─── Information given ───
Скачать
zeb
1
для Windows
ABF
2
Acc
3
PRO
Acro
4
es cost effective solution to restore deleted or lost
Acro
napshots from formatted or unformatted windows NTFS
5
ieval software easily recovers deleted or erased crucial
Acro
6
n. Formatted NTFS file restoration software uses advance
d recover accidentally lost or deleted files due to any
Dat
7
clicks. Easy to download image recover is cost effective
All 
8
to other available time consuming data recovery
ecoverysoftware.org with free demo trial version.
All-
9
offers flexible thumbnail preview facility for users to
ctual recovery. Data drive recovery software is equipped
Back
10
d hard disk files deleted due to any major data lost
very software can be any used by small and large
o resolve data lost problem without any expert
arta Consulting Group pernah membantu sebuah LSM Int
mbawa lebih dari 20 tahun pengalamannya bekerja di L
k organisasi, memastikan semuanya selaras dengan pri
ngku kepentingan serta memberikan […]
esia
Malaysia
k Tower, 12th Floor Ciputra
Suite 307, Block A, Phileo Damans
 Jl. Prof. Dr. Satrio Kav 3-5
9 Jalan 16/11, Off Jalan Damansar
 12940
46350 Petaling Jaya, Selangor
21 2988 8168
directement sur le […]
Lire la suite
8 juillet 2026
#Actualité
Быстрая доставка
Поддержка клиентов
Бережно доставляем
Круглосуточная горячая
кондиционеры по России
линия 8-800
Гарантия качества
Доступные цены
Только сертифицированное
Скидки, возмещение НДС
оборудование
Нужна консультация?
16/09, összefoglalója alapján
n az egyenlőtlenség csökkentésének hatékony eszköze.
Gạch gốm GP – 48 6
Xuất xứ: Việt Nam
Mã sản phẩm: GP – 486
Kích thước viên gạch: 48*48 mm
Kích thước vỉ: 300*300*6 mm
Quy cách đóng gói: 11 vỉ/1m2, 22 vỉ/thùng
───
● **Task to carry out**
Find how many lines of the records hold the string "thước", then give that number by itself.

● **Exercise answer**
2